What is being asked. Copy out the entries that follow exactly, leaving out the pictures.

[[ Supplied records open ]]

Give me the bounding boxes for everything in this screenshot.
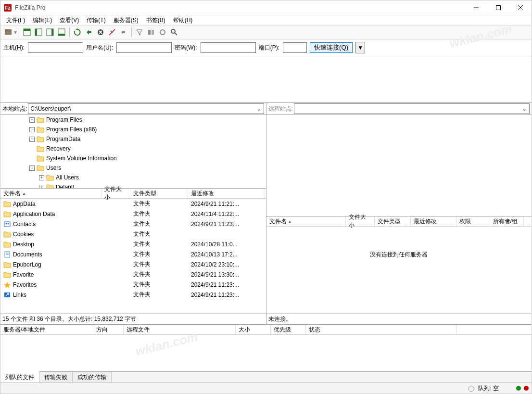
tree-expander-icon[interactable]: − — [29, 165, 35, 171]
pass-input[interactable] — [201, 42, 256, 53]
queue-tab[interactable]: 成功的传输 — [73, 372, 112, 382]
menu-item[interactable]: 查看(V) — [56, 15, 83, 25]
port-label: 端口(P): — [259, 44, 279, 52]
column-header[interactable]: 优先级 — [271, 325, 306, 334]
close-button[interactable] — [509, 0, 532, 15]
site-manager-icon[interactable] — [3, 27, 13, 38]
file-row[interactable]: Application Data文件夹2024/11/4 11:22:... — [0, 209, 266, 219]
tree-node[interactable]: System Volume Information — [0, 153, 266, 163]
queue-tab[interactable]: 传输失败 — [39, 372, 73, 382]
folder-icon — [37, 126, 44, 133]
tree-node[interactable]: +Default — [0, 182, 266, 189]
cancel-icon[interactable] — [95, 27, 106, 38]
tree-expander-icon[interactable]: + — [39, 175, 44, 180]
queue-body[interactable] — [0, 335, 532, 371]
statusbar: ◯ 队列: 空 — [0, 382, 532, 394]
maximize-button[interactable] — [487, 0, 509, 15]
column-header[interactable]: 文件大小 — [346, 216, 375, 226]
column-header[interactable]: 最近修改 — [188, 189, 265, 198]
tree-node[interactable]: +Program Files (x86) — [0, 125, 266, 134]
menu-item[interactable]: 传输(T) — [83, 15, 109, 25]
message-log[interactable] — [0, 56, 532, 103]
menu-item[interactable]: 编辑(E) — [29, 15, 56, 25]
toggle-log-icon[interactable] — [22, 27, 32, 38]
menu-item[interactable]: 服务器(S) — [110, 15, 142, 25]
toggle-queue-icon[interactable] — [56, 27, 67, 38]
toggle-remote-tree-icon[interactable] — [45, 27, 55, 38]
chevron-down-icon[interactable]: ⌄ — [520, 105, 528, 113]
disconnect-icon[interactable] — [107, 27, 117, 38]
local-tree[interactable]: +Program Files+Program Files (x86)+Progr… — [0, 115, 266, 189]
column-header[interactable]: 文件类型 — [130, 189, 188, 198]
file-icon — [3, 241, 11, 248]
svg-point-22 — [171, 29, 175, 33]
column-header[interactable]: 最近修改 — [411, 216, 456, 226]
compare-icon[interactable] — [146, 27, 156, 38]
quickconnect-dropdown-icon[interactable]: ▼ — [355, 42, 365, 53]
quickconnect-button[interactable]: 快速连接(Q) — [310, 42, 353, 53]
tree-expander-icon[interactable]: + — [39, 185, 44, 189]
file-row[interactable]: Contacts文件夹2024/9/21 11:23:... — [0, 219, 266, 229]
search-icon[interactable] — [169, 27, 179, 38]
column-header[interactable]: 大小 — [236, 325, 271, 334]
folder-icon — [37, 165, 44, 171]
remote-tree[interactable] — [266, 115, 532, 216]
reconnect-icon[interactable] — [118, 27, 129, 38]
menu-item[interactable]: 文件(F) — [2, 15, 29, 25]
tree-node[interactable]: Recovery — [0, 144, 266, 153]
file-row[interactable]: EpuborLog文件夹2024/10/2 23:10:... — [0, 259, 266, 269]
file-row[interactable]: Links文件夹2024/9/21 11:23:... — [0, 290, 266, 300]
column-header[interactable]: 所有者/组 — [490, 216, 524, 226]
refresh-icon[interactable] — [72, 27, 83, 38]
file-row[interactable]: Favorite文件夹2024/9/21 13:30:... — [0, 269, 266, 280]
column-header[interactable]: 服务器/本地文件 — [0, 325, 93, 334]
column-header[interactable]: 方向 — [93, 325, 124, 334]
svg-rect-19 — [148, 30, 151, 35]
status-dot-green — [516, 386, 521, 391]
sync-icon[interactable] — [157, 27, 168, 38]
column-header[interactable]: 文件名▲ — [266, 216, 346, 226]
tree-node[interactable]: +ProgramData — [0, 134, 266, 144]
column-header[interactable]: 文件名▲ — [0, 189, 101, 198]
queue-tab[interactable]: 列队的文件 — [0, 371, 39, 382]
column-header[interactable]: 远程文件 — [124, 325, 236, 334]
folder-icon — [37, 155, 44, 162]
column-header[interactable]: 状态 — [306, 325, 456, 334]
file-row[interactable]: Favorites文件夹2024/9/21 11:23:... — [0, 280, 266, 290]
port-input[interactable] — [283, 42, 307, 53]
filter-icon[interactable] — [134, 27, 145, 38]
user-input[interactable] — [116, 42, 172, 53]
toggle-local-tree-icon[interactable] — [33, 27, 44, 38]
tree-node[interactable]: +All Users — [0, 173, 266, 182]
tree-expander-icon[interactable]: + — [29, 137, 35, 142]
remote-path-input[interactable]: ⌄ — [294, 103, 530, 114]
host-input[interactable] — [28, 42, 83, 53]
file-row[interactable]: Cookies文件夹 — [0, 229, 266, 239]
minimize-button[interactable] — [465, 0, 487, 15]
pass-label: 密码(W): — [175, 44, 197, 52]
file-row[interactable]: AppData文件夹2024/9/21 11:21:... — [0, 199, 266, 209]
tree-node[interactable]: −Users — [0, 163, 266, 173]
svg-rect-8 — [24, 29, 30, 31]
lock-icon: ◯ — [468, 385, 474, 392]
tree-expander-icon[interactable]: + — [29, 117, 35, 123]
titlebar: Fz FileZilla Pro — [0, 0, 532, 15]
chevron-down-icon[interactable]: ⌄ — [255, 105, 263, 113]
local-file-list[interactable]: 文件名▲文件大小文件类型最近修改 AppData文件夹2024/9/21 11:… — [0, 189, 266, 313]
menu-item[interactable]: 帮助(H) — [169, 15, 197, 25]
file-icon — [3, 281, 11, 288]
column-header[interactable]: 权限 — [456, 216, 490, 226]
svg-line-23 — [175, 33, 177, 35]
file-row[interactable]: Documents文件夹2024/10/13 17:2... — [0, 249, 266, 259]
transfer-queue: 服务器/本地文件方向远程文件大小优先级状态 列队的文件传输失败成功的传输 — [0, 324, 532, 382]
svg-rect-5 — [5, 31, 12, 33]
column-header[interactable]: 文件大小 — [101, 189, 130, 198]
column-header[interactable]: 文件类型 — [375, 216, 411, 226]
process-queue-icon[interactable] — [84, 27, 94, 38]
local-path-input[interactable]: C:\Users\euper\⌄ — [28, 103, 264, 114]
tree-node[interactable]: +Program Files — [0, 115, 266, 125]
menu-item[interactable]: 书签(B) — [142, 15, 169, 25]
tree-expander-icon[interactable]: + — [29, 127, 35, 132]
remote-file-list[interactable]: 文件名▲文件大小文件类型最近修改权限所有者/组 没有连接到任何服务器 — [266, 216, 532, 313]
file-row[interactable]: Desktop文件夹2024/10/28 11:0... — [0, 239, 266, 249]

[[ Supplied records closed ]]

Expected answer.
Give me the bounding boxes for everything in this screenshot.
tree-expander-icon[interactable]: − — [29, 165, 35, 171]
pass-input[interactable] — [201, 42, 256, 53]
queue-tab[interactable]: 成功的传输 — [73, 372, 112, 382]
menu-item[interactable]: 查看(V) — [56, 15, 83, 25]
port-label: 端口(P): — [259, 44, 279, 52]
column-header[interactable]: 优先级 — [271, 325, 306, 334]
close-button[interactable] — [509, 0, 532, 15]
site-manager-icon[interactable] — [3, 27, 13, 38]
file-row[interactable]: Application Data文件夹2024/11/4 11:22:... — [0, 209, 266, 219]
tree-node[interactable]: System Volume Information — [0, 153, 266, 163]
queue-tab[interactable]: 传输失败 — [39, 372, 73, 382]
folder-icon — [37, 126, 44, 133]
tree-node[interactable]: +Default — [0, 182, 266, 189]
cancel-icon[interactable] — [95, 27, 106, 38]
tree-expander-icon[interactable]: + — [39, 175, 44, 180]
queue-body[interactable] — [0, 335, 532, 371]
statusbar: ◯ 队列: 空 — [0, 382, 532, 394]
maximize-button[interactable] — [487, 0, 509, 15]
column-header[interactable]: 文件大小 — [346, 216, 375, 226]
column-header[interactable]: 最近修改 — [188, 189, 265, 198]
tree-node[interactable]: +Program Files (x86) — [0, 125, 266, 134]
menu-item[interactable]: 传输(T) — [83, 15, 109, 25]
message-log[interactable] — [0, 56, 532, 103]
menu-item[interactable]: 编辑(E) — [29, 15, 56, 25]
toggle-log-icon[interactable] — [22, 27, 32, 38]
menu-item[interactable]: 服务器(S) — [110, 15, 142, 25]
toggle-queue-icon[interactable] — [56, 27, 67, 38]
toggle-remote-tree-icon[interactable] — [45, 27, 55, 38]
chevron-down-icon[interactable]: ⌄ — [520, 105, 528, 113]
disconnect-icon[interactable] — [107, 27, 117, 38]
local-tree[interactable]: +Program Files+Program Files (x86)+Progr… — [0, 115, 266, 189]
column-header[interactable]: 文件类型 — [130, 189, 188, 198]
file-icon — [3, 241, 11, 248]
svg-point-22 — [171, 29, 175, 33]
column-header[interactable]: 最近修改 — [411, 216, 456, 226]
compare-icon[interactable] — [146, 27, 156, 38]
quickconnect-dropdown-icon[interactable]: ▼ — [355, 42, 365, 53]
quickconnect-button[interactable]: 快速连接(Q) — [310, 42, 353, 53]
tree-expander-icon[interactable]: + — [39, 185, 44, 189]
file-row[interactable]: Contacts文件夹2024/9/21 11:23:... — [0, 219, 266, 229]
search-icon[interactable] — [169, 27, 179, 38]
column-header[interactable]: 大小 — [236, 325, 271, 334]
folder-icon — [37, 165, 44, 171]
remote-tree[interactable] — [266, 115, 532, 216]
reconnect-icon[interactable] — [118, 27, 129, 38]
menu-item[interactable]: 文件(F) — [2, 15, 29, 25]
tree-node[interactable]: Recovery — [0, 144, 266, 153]
file-row[interactable]: EpuborLog文件夹2024/10/2 23:10:... — [0, 259, 266, 269]
file-row[interactable]: Links文件夹2024/9/21 11:23:... — [0, 290, 266, 300]
column-header[interactable]: 所有者/组 — [490, 216, 524, 226]
refresh-icon[interactable] — [72, 27, 83, 38]
file-row[interactable]: Favorite文件夹2024/9/21 13:30:... — [0, 269, 266, 280]
column-header[interactable]: 服务器/本地文件 — [0, 325, 93, 334]
column-header[interactable]: 方向 — [93, 325, 124, 334]
svg-rect-19 — [148, 30, 151, 35]
status-dot-green — [516, 386, 521, 391]
sync-icon[interactable] — [157, 27, 168, 38]
column-header[interactable]: 文件名▲ — [266, 216, 346, 226]
tree-node[interactable]: +ProgramData — [0, 134, 266, 144]
column-header[interactable]: 文件名▲ — [0, 189, 101, 198]
queue-tab[interactable]: 列队的文件 — [0, 371, 39, 382]
column-header[interactable]: 远程文件 — [124, 325, 236, 334]
folder-icon — [37, 155, 44, 162]
column-header[interactable]: 状态 — [306, 325, 456, 334]
file-row[interactable]: Favorites文件夹2024/9/21 11:23:... — [0, 280, 266, 290]
port-input[interactable] — [283, 42, 307, 53]
filter-icon[interactable] — [134, 27, 145, 38]
user-input[interactable] — [116, 42, 172, 53]
toggle-local-tree-icon[interactable] — [33, 27, 44, 38]
tree-node[interactable]: +All Users — [0, 173, 266, 182]
tree-expander-icon[interactable]: + — [29, 137, 35, 142]
remote-path-input[interactable]: ⌄ — [294, 103, 530, 114]
host-input[interactable] — [28, 42, 83, 53]
file-row[interactable]: Cookies文件夹 — [0, 229, 266, 239]
minimize-button[interactable] — [465, 0, 487, 15]
pass-label: 密码(W): — [175, 44, 197, 52]
file-row[interactable]: AppData文件夹2024/9/21 11:21:... — [0, 199, 266, 209]
tree-node[interactable]: −Users — [0, 163, 266, 173]
svg-rect-8 — [24, 29, 30, 31]
lock-icon: ◯ — [468, 385, 474, 392]
tree-expander-icon[interactable]: + — [29, 117, 35, 123]
titlebar: Fz FileZilla Pro — [0, 0, 532, 15]
chevron-down-icon[interactable]: ⌄ — [255, 105, 263, 113]
local-file-list[interactable]: 文件名▲文件大小文件类型最近修改 AppData文件夹2024/9/21 11:… — [0, 189, 266, 313]
menu-item[interactable]: 帮助(H) — [169, 15, 197, 25]
file-icon — [3, 281, 11, 288]
column-header[interactable]: 权限 — [456, 216, 490, 226]
svg-line-23 — [175, 33, 177, 35]
file-row[interactable]: Documents文件夹2024/10/13 17:2... — [0, 249, 266, 259]
transfer-queue: 服务器/本地文件方向远程文件大小优先级状态 列队的文件传输失败成功的传输 — [0, 324, 532, 382]
svg-rect-5 — [5, 31, 12, 33]
column-header[interactable]: 文件大小 — [101, 189, 130, 198]
column-header[interactable]: 文件类型 — [375, 216, 411, 226]
process-queue-icon[interactable] — [84, 27, 94, 38]
local-path-input[interactable]: C:\Users\euper\⌄ — [28, 103, 264, 114]
tree-node[interactable]: +Program Files — [0, 115, 266, 125]
menu-item[interactable]: 书签(B) — [142, 15, 169, 25]
tree-expander-icon[interactable]: + — [29, 127, 35, 132]
remote-file-list[interactable]: 文件名▲文件大小文件类型最近修改权限所有者/组 没有连接到任何服务器 — [266, 216, 532, 313]
file-row[interactable]: Desktop文件夹2024/10/28 11:0... — [0, 239, 266, 249]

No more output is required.